From the pressure for AfroLatinas to chemically straighten their hair to the push for all Latinas to have curvaceous yet thin bodies, being Latina means striving for desirability. Other standards that define beauty in our communities include having plump lips, light skin, and long, dark, flowy hair.

This means that when one has a feature that doesn’t fit this standard, it becomes easy to grow an insecurity around it. For me, it was several things, including something seemingly small yet significant: eyebrows. I have always had naturally thin eyebrows with not much hair (still do). From a young age, even when wearing makeup wasn’t encouraged for girls, my mother did encourage me to paint my eyebrows like she would do herself.

As a Latina, eyebrows are kind of huge for us. Some of the women who were lauded as beautiful and praised for meeting the “Latina beauty standards” had big, bushy eyebrows, from Salma Hayek and Gina Torres to Zoe Saldaña.

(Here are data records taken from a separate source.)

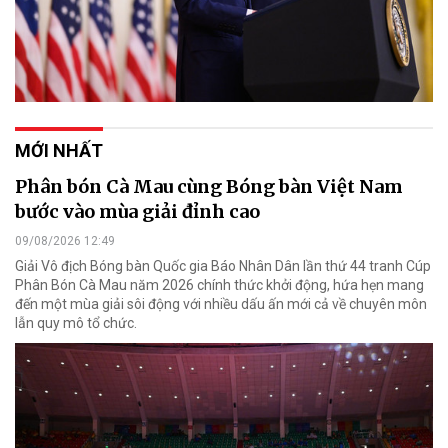
MỚI NHẤT
Phân bón Cà Mau cùng Bóng bàn Việt Nam
bước vào mùa giải đỉnh cao
09/08/2026 12:49
Giải Vô địch Bóng bàn Quốc gia Báo Nhân Dân lần thứ 44 tranh Cúp
Phân Bón Cà Mau năm 2026 chính thức khởi động, hứa hẹn mang
đến một mùa giải sôi động với nhiều dấu ấn mới cả về chuyên môn
lẫn quy mô tổ chức.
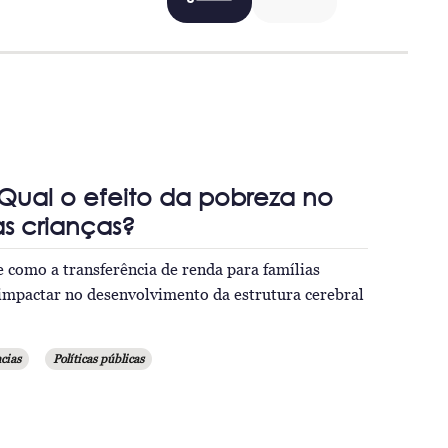
Qual o efeito da pobreza no
s crianças?
 como a transferência de renda para famílias
impactar no desenvolvimento da estrutura cerebral
cias
Políticas públicas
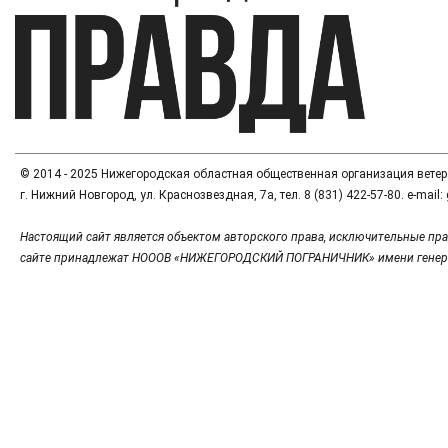
© 2014 - 2025 Нижегородская областная общественная организация вете
г. Нижний Новгород, ул. Краснозвездная, 7а, тел. 8 (831) 422-57-80. e-mai
Настоящий сайт является объектом авторского права, исключительные пра
сайте принадлежат НОООВ «НИЖЕГОРОДСКИЙ ПОГРАНИЧНИК» имени генер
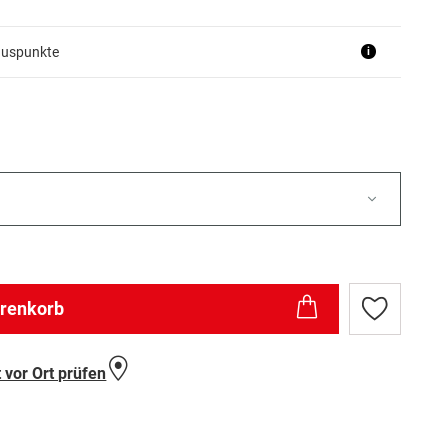
nuspunkte
i
arenkorb
Zur
Wunschlist
hinzufügen
 vor Ort prüfen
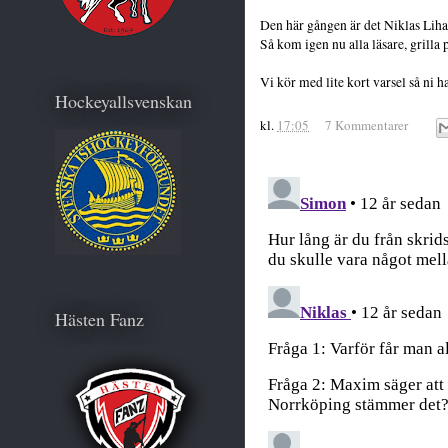
Den här gången är det Niklas Lihag
Så kom igen nu alla läsare, grilla 
Vi kör med lite kort varsel så ni h
Hockeyallsvenskan
kl.
17:05
7 Kommentarer
Hästen Fanz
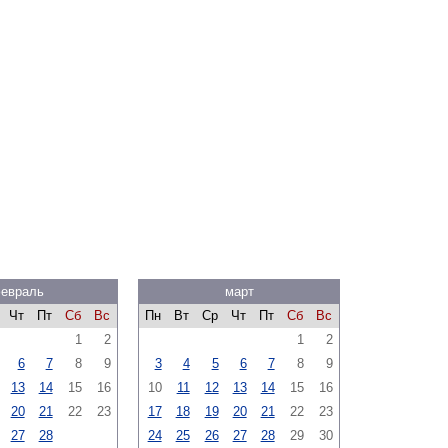
евраль
март
Чт
Пт
Сб
Вс
Пн
Вт
Ср
Чт
Пт
Сб
Вс
1
2
1
2
6
7
8
9
3
4
5
6
7
8
9
13
14
15
16
10
11
12
13
14
15
16
20
21
22
23
17
18
19
20
21
22
23
27
28
24
25
26
27
28
29
30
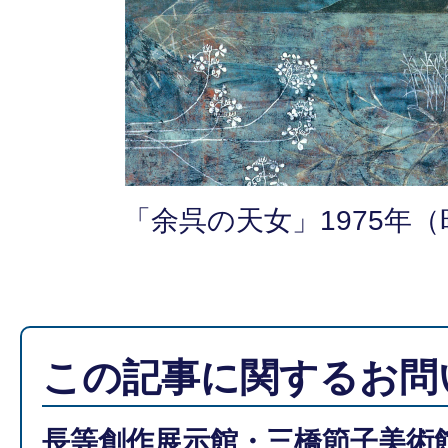
「余呉の天女」1975年（
この記事に関するお問
長等創作展示館・三橋節子美術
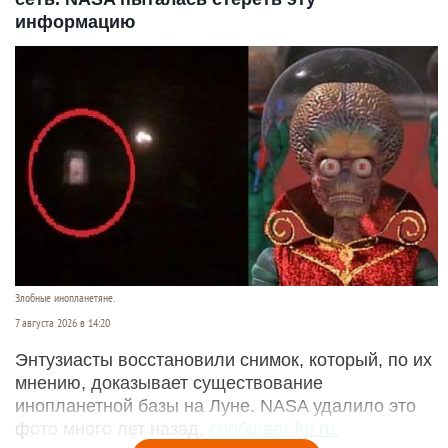
информацию
Злобные инопланетяне.
7 августа 2026 в 14:20
Энтузиасты восстановили снимок, который, по их
мнению, доказывает существование
инопланетной базы на Луне. NASA удалило это
фото много лет назад,
сообщает kp.ru.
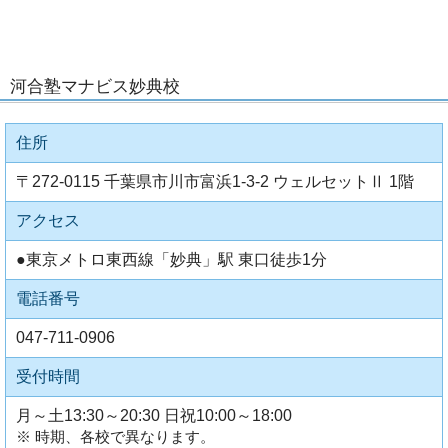
河合塾マナビス妙典校
住所
〒272-0115 千葉県市川市富浜1-3-2 ウェルセットⅡ 1階
アクセス
●東京メトロ東西線「妙典」駅 東口徒歩1分
電話番号
047-711-0906
受付時間
月～土13:30～20:30 日祝10:00～18:00
※ 時期、各校で異なります。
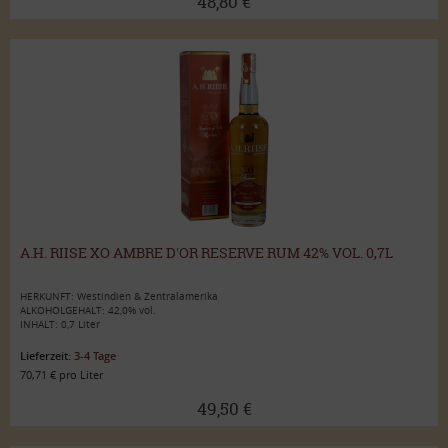
48,80 €
A.H. RIISE XO AMBRE D'OR RESERVE RUM 42% VOL. 0,7L
HERKUNFT: Westindien & Zentralamerika
ALKOHOLGEHALT: 42,0% vol.
INHALT: 0,7 Liter
Lieferzeit:
3-4 Tage
70,71 € pro Liter
49,50 €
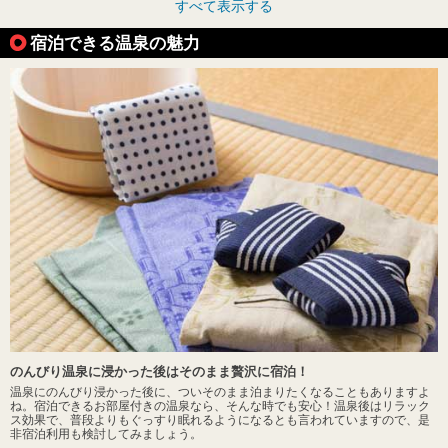
すべて表示する
宿泊できる温泉の魅力
のんびり温泉に浸かった後はそのまま贅沢に宿泊！
温泉にのんびり浸かった後に、ついそのまま泊まりたくなることもありますよ
ね。宿泊できるお部屋付きの温泉なら、そんな時でも安心！温泉後はリラック
ス効果で、普段よりもぐっすり眠れるようになるとも言われていますので、是
非宿泊利用も検討してみましょう。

While eyebrows weren’t huge in Dominican culture specifically, we were still affected by representations of Latinidad seen in Hollywood. Salma Hayek for example, also played Minerva Mirabal, a Dominican shero, in the film adaptation of Julia Alvarez’s book “In the Time of the Butterflies,” despite not being Dominican herself. With time, I became insecure, especially as I looked up to feminist icons like Frida Kahlo whose eyebrows were a big part of claiming their pride.

These views of Latinidad that were alive during my teenage years were limiting, as they not only imposed harmful beauty standards, but they also painted us all with broad strokes when Latinidad is incredibly diverse. Years later, I was able to deconstruct a lot of these colonial notions, but I failed to realize that eyebrows were a blind spot for me: I was still insecure and never took a moment to understand the root of this insecurity. This is how these harmful beliefs become internalized.

So, last year, when the idea of getting my eyebrows microbladed came up, I was excited. I was experiencing changes in my life, from a shift in my career to a change in family dynamics, and I felt that how I looked was something I could control. I found a trusted microblader who used natural, vegetable-based tint. When I first got them done, I felt refreshed and in love with my new look.

As time went on, I realized something had changed. I no longer felt as beautiful in photos. I started feeling self-conscious when looking at photos, and this, coupled with natural aging (I was about to turn 33) made me feel different, like a certain softness was gone. I quickly realized that it was the procedure that had changed something in my face and changed my overall look. It took me some time to notice and get used to it. Women who get a lot of fillers have begun to share that they often face this experience, as little by little, the changes become very apparent.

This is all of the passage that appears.